Nuclear architecture and chromatin geography are important factors in the regulation of gene expression, as these components may play a vital epigenetic role both in normal physiology as well as in the initiation and progression of malignancies. Using a modification of the chromosome conformation capture (3C) technique, we examined long-range chromatin interactions of the imprinted human IGF2 gene. We demonstrate that numerous intrachromosomal interactions occur along both parental alleles in normal tissues, where the IGF2 is paternally expressed, as well as in normal liver where gene expression is biallelic. Long-range and allele-specific interactions occur between the IGF2/H19 imprinting control region-1 (ICR1) and ICR2, a region which regulates an imprinted gene cluster nearly a megabase distant from IGF2. Loss of genomic imprinting is a common epigenetic event in cancer, and long-range interactions have not been examined in malignant cells.

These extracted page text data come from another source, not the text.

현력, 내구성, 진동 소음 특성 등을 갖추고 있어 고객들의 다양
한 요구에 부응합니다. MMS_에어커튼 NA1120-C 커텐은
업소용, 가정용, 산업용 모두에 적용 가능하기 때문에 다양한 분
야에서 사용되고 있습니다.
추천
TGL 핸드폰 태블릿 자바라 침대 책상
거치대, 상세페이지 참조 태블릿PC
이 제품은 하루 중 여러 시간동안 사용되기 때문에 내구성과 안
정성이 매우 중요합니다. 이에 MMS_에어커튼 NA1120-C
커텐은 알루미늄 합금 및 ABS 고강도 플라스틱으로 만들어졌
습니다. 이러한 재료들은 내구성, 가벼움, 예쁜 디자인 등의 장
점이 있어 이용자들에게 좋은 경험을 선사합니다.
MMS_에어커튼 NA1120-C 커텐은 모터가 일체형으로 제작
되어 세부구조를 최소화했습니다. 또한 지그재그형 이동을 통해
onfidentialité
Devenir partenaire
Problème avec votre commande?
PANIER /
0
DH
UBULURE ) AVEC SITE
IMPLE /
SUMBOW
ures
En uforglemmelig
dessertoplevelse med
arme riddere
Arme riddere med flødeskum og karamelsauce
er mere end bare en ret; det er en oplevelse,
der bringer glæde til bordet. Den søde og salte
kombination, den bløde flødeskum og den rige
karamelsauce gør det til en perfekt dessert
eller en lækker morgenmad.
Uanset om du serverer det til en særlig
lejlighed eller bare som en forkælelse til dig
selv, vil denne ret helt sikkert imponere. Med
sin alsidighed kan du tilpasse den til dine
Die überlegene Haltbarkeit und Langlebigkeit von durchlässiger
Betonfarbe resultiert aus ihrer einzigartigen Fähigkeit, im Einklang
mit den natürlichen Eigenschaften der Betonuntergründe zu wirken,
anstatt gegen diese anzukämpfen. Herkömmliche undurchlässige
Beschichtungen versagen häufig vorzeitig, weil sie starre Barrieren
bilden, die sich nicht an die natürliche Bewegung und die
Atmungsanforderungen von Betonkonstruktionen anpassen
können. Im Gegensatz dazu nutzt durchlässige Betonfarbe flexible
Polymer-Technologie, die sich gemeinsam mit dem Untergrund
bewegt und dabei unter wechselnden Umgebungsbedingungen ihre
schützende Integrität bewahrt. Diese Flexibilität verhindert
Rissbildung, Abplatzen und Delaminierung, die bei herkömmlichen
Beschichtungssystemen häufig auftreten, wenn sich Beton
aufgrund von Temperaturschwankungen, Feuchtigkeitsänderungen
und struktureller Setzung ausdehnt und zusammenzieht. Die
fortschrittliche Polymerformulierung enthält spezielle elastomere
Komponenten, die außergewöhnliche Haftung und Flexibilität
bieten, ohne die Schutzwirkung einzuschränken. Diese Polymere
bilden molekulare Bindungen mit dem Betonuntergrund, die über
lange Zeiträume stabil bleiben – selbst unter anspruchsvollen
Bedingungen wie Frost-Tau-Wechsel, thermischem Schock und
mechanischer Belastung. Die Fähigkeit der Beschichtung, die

In cancer cell lines in which IGF2 imprinting is maintained (MOI), essentially all of the 3C interactions seen in normal cells were preserved. However, in cells in which IGF2 imprinting was lost (LOI), nearly all of the long-range chromatin interactions involving IGF2 were abrogated. A three-dimensional computer model depicts the physical interactions between the IGF2 promoter and ICR1 in MOI cells, while the model of LOI lung cancer cells is flattened with few long-range interactions. This dramatic change in the three-dimension configuration of the chromatin at the IGF2 locus in LOI cancer cells suggests that the loss of imprinting may lead to a variety of changes in gene expression in addition to changes in IGF2 transcription.

Figure 1.

IGF2 long-range chromosomal interactions in normal fibroblasts and in the HT29 cancer cell line. (A) Human chromosome 11. IGF2/H19 and beta-globin are located within 4 Mb on chromosome 11p15. Two imprinting domains, IGF2/H19 (ICR1) and KCNQ1OT1 (ICR2), are within ∼700 kb of each other. (B) Beta-globin 3C control. Within the globin locus, the locus control region (LCR) interacts with the beta-globin promoter in globin expressing cells, forming a functional active loop [C]-Beta-globin. LCR also interacts with the 3′ HS1 (DNAse I hypersensitivity 1) in normal cells, forming a ‘long-range’ [C-A] (87 kb) loop. A strong local interaction [C-B] (HS5–HS2) serves as a positive control while the absence of interaction between LCR and the 5′ region, [C-D], serves as a negative control. (C) Map of the IGF2/H19 locus. Top line: distance from ICR1 in kilobase. Two imprinting control regions, ICR1 and ICR2, are 700 kb apart. Bottom line: Map of the IGF2/H19 locus and location of 3C primers (Supplementary Material, Table S1). Forward primers (a, d, 1 through 8) and reverse ICR primers (12–14) were used to detect long-range and local chromosome interactions. (D) Chromosomal interactions in GM-00498 and HT29 cells. Control 3C interactions in globin region consists of anchor primer C (vertical arrow) and one of the forward primers A, B and D. Local C-B and long-range C-A interactions were detected in (B) and (A), respectively. Absence of C-D product denotes a negative 3C control in these cells. In the IGF2/H19 region, anchor primer 13 (vertical arrow) formed local 3C products (13-12 and 13-14) in panels 12 and 14 in both GM-0498 and HT29 cells. In GM-00498, but not in HT29 cells, anchor primer 13 in combination with each primers a, d, 1 through 8 formed specific 3C products of expected sizes (Supplementary Material, Table S2). M, 100 b and 10 b DNA markers.

Figure 2.

Scanning analysis of chromosomal interactions from CTCF-binding region of the H19 DMR. (A) Map of the two imprinted domains. A complete set of reverse primers (orientation by horizontal arrows) was employed in this experiment. Bottom, detailed restriction map of CTCF-binding site 6. Primers are indicated by orientation (r, reverse) and the distance to the symmetric center of the target restriction sites. (B) 3C interactions in normal fetal tissues and adult liver. The anchor primers 12 and 13 (vertical arrows) were used in combination with each target primer shown on top of the panel. Each column shows 3C products from anchor primers (12 or 13, as marked) along with the common 3C product (12–13, 96 b + 138 b = 234 b) that is marked by an arrow head. A minor band (+97) is likely derived from a stuffer 97 b BamHI—BamHI fragment upstream of site 12. Columns 12, 13 and control (cont) depict only common 3C products. M, marker. (C) 3C interactions in cancer cell lines with maintenance (MOI) or lack (LOI) of imprinting. See legend in (B). Note sporadic detection of 3C products 12-d and 12-5 in H522 cells, and retention of 3C products in the H19 enhancer region (column 15) in all tissues and cell lines including the LOI cancer cells.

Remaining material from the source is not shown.